What to work on. Below are the entries to work from; restate word for word the portion that opens with the line containing "37510 Ballan Miré" and closes with the line containing "02 34 36 63 48", keeping both.

Given records.
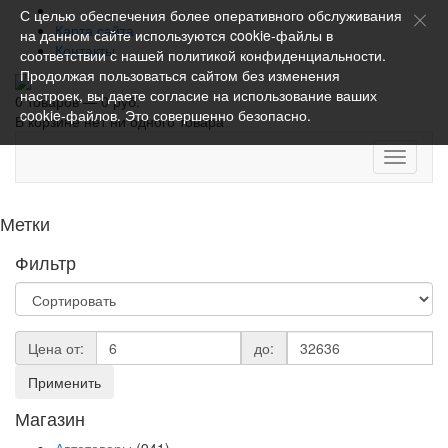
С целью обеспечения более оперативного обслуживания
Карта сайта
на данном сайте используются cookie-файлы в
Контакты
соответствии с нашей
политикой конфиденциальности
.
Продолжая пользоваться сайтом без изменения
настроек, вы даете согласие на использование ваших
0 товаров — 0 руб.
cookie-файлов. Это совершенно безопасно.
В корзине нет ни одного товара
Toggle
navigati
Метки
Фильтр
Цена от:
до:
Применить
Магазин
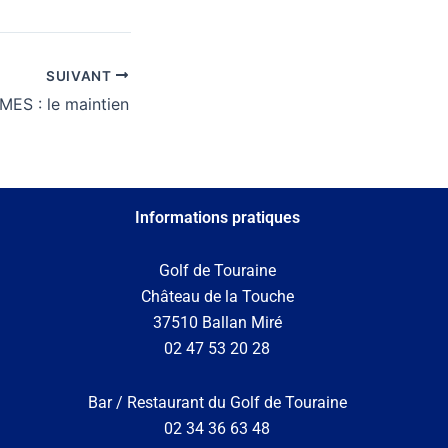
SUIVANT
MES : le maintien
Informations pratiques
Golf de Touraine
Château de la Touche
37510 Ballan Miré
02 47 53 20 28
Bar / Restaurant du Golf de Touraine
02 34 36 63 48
...
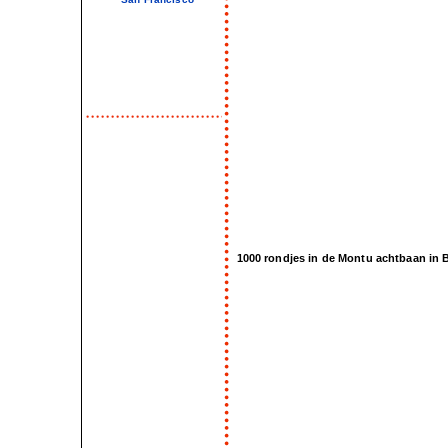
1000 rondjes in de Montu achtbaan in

Exercise output.
37510 Ballan Miré
02 47 53 20 28
Bar / Restaurant du Golf de Touraine
02 34 36 63 48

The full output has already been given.